__RECORDS FOR THIS TASK__:
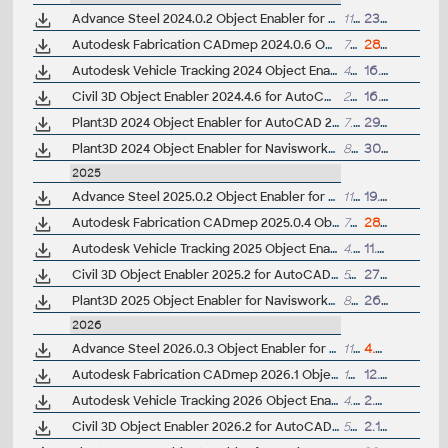
Advance Steel 2024.0.2 Object Enabler for AutoCAD, Plant 3D, DWG TrueView
113MB
23.10.2025
Autodesk Fabrication CADmep 2024.0.6 Object Enabler (maps_solids) for AutoCAD 2024, LT, Navisworks... (CADmep/CADduct runtime, 64-bit)
713MB
28.4.2026
Autodesk Vehicle Tracking 2024 Object Enabler (AVT runtime)
4MB
16.4.2023
Civil 3D Object Enabler 2024.4.6 for AutoCAD 2024, LT 2024, Map 3D 2024, Architecture 2024, Mechanical 2024, MEP 2024, Navisworks 2024, 3ds Max 2024 (Civil 3D 2024 runtime)
254MB
16.12.2025
Plant3D 2024 Object Enabler for AutoCAD 2024, Civil3D 2024, Mechanical 2024, MEP 2024 - 64-bit (AutoCAD Plant 3D 2024 runtime)
7.7MB
29.3.2023
Plant3D 2024 Object Enabler for Navisworks 2024 - (AutoCAD Plant 3D 2024 runtime)
8MB
30.7.2023
2025
Advance Steel 2025.0.2 Object Enabler for AutoCAD, Plant 3D, DWG TrueView
117MB
19.12.2024
Autodesk Fabrication CADmep 2025.0.4 Object Enabler (maps_solids) for AutoCAD 2025, LT, Navisworks... (CADmep/CAMduct runtime, 64-bit)
798MB
28.4.2026
Autodesk Vehicle Tracking 2025 Object Enabler (AVT runtime)
4.6MB
11.4.2024
Civil 3D Object Enabler 2025.2 for AutoCAD 2025, LT 2025, Map 3D 2025, Architecture 2025, Mechanical 2025, MEP 2025, Navisworks 2025, 3ds Max 2025 (Civil 3D 2025.2 runtime)
519MB
27.11.2024
Plant3D 2025 Object Enabler for Navisworks 2025 - (AutoCAD Plant 3D 2025 runtime)
8.2MB
26.3.2024
2026
Advance Steel 2026.0.3 Object Enabler for AutoCAD, Plant 3D, DWG TrueView
117MB
4.8.2026
Autodesk Fabrication CADmep 2026.1 Object Enabler (maps_solids) for AutoCAD 2026, LT, Navisworks... (CADmep/CAMduct runtime, 64-bit)
131MB
12.8.2025
Autodesk Vehicle Tracking 2026 Object Enabler (AVT runtime)
4.7MB
2.4.2025
Civil 3D Object Enabler 2026.2 for AutoCAD 2026, LT 2026, Map 3D 2026, Architecture 2026, Mechanical 2026, MEP 2026, Navisworks 2026, 3ds Max 2026 (Civil 3D 2026 runtime)
522MB
2.12.2025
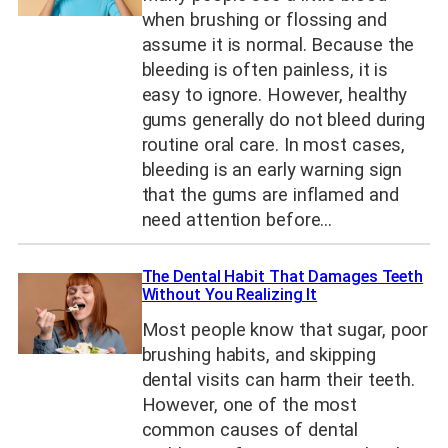
when brushing or flossing and
assume it is normal. Because the
bleeding is often painless, it is
easy to ignore. However, healthy
gums generally do not bleed during
routine oral care. In most cases,
bleeding is an early warning sign
that the gums are inflamed and
need attention before…
The Dental Habit That Damages Teeth
Without You Realizing It
Most people know that sugar, poor
brushing habits, and skipping
dental visits can harm their teeth.
However, one of the most
common causes of dental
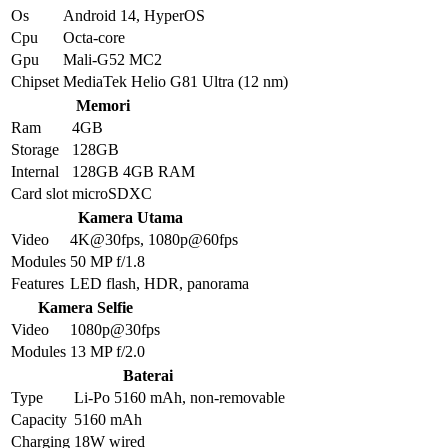
Os
Android 14, HyperOS
Cpu
Octa-core
Gpu
Mali-G52 MC2
Chipset
MediaTek Helio G81 Ultra (12 nm)
Memori
Ram
4GB
Storage
128GB
Internal
128GB 4GB RAM
Card slot
microSDXC
Kamera Utama
Video
4K@30fps, 1080p@60fps
Modules
50 MP f/1.8
Features
LED flash, HDR, panorama
Kamera Selfie
Video
1080p@30fps
Modules
13 MP f/2.0
Baterai
Type
Li-Po 5160 mAh, non-removable
Capacity
5160 mAh
Charging
18W wired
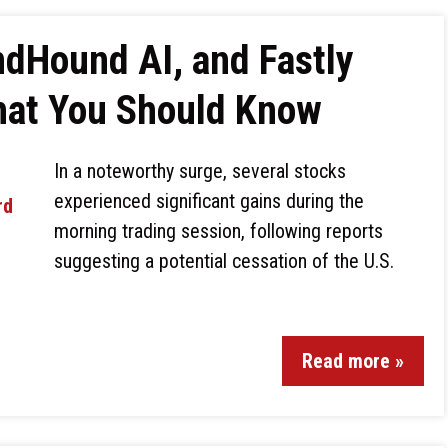
dHound AI, and Fastly
hat You Should Know
In a noteworthy surge, several stocks
experienced significant gains during the
morning trading session, following reports
suggesting a potential cessation of the U.S.
Read more »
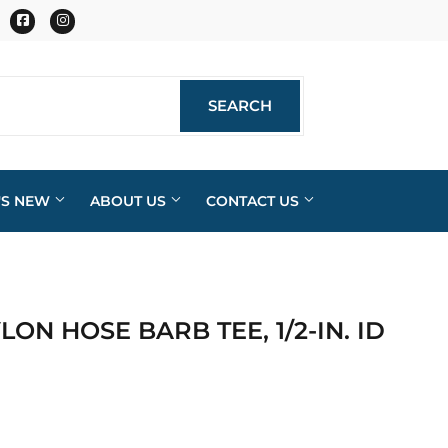
Facebook
Instagram
SEARCH
SEARCH
'S NEW
ABOUT US
CONTACT US
YLON HOSE BARB TEE, 1/2-IN. ID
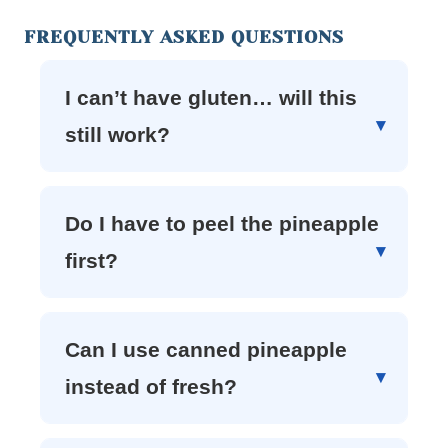
FREQUENTLY ASKED QUESTIONS
I can’t have gluten… will this
still work?
Do I have to peel the pineapple
first?
Can I use canned pineapple
instead of fresh?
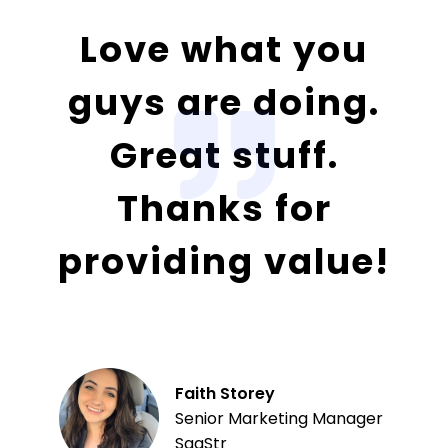
Love what you
guys are doing.
Great stuff.
Thanks for
providing value!
Faith Storey
Senior Marketing Manager
SaaStr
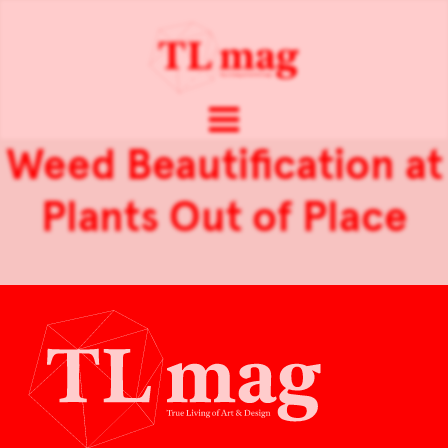
Weed Beautification at
Plants Out of Place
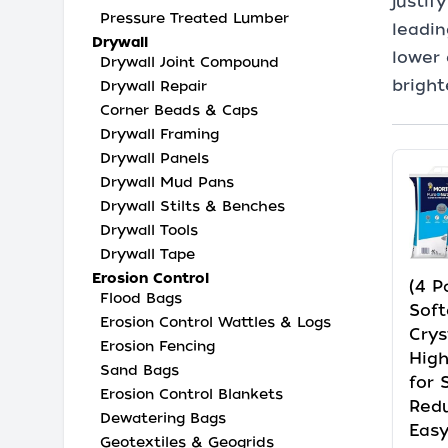
justif
Pressure Treated Lumber
leadin
Drywall
lower 
Drywall Joint Compound
bright
Drywall Repair
Corner Beads & Caps
Drywall Framing
Drywall Panels
Drywall Mud Pans
Drywall Stilts & Benches
Drywall Tools
Drywall Tape
Erosion Control
(4 P
Flood Bags
Soft
Erosion Control Wattles & Logs
Crys
Erosion Fencing
High
Sand Bags
for 
Erosion Control Blankets
Redu
Dewatering Bags
Easy
Geotextiles & Geogrids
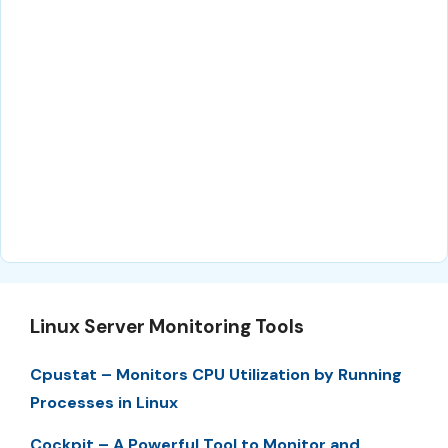
Linux Server Monitoring Tools
Cpustat – Monitors CPU Utilization by Running
Processes in Linux
Cockpit – A Powerful Tool to Monitor and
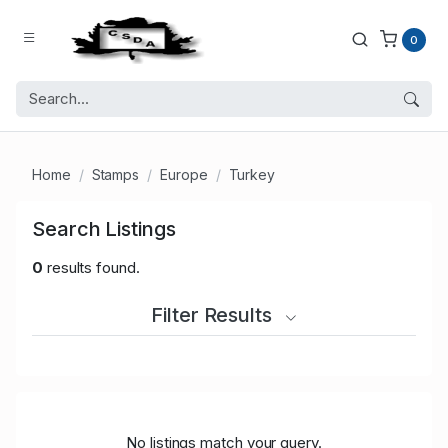
0
Home
Stamps
Europe
Turkey
Search Listings
0
results found.
Filter Results
No listings match your query.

__ASSIGNMENT__: Return each line of the entries that holds the string "during".

__SOLUTION__:
gums generally do not bleed during
experienced significant gains during the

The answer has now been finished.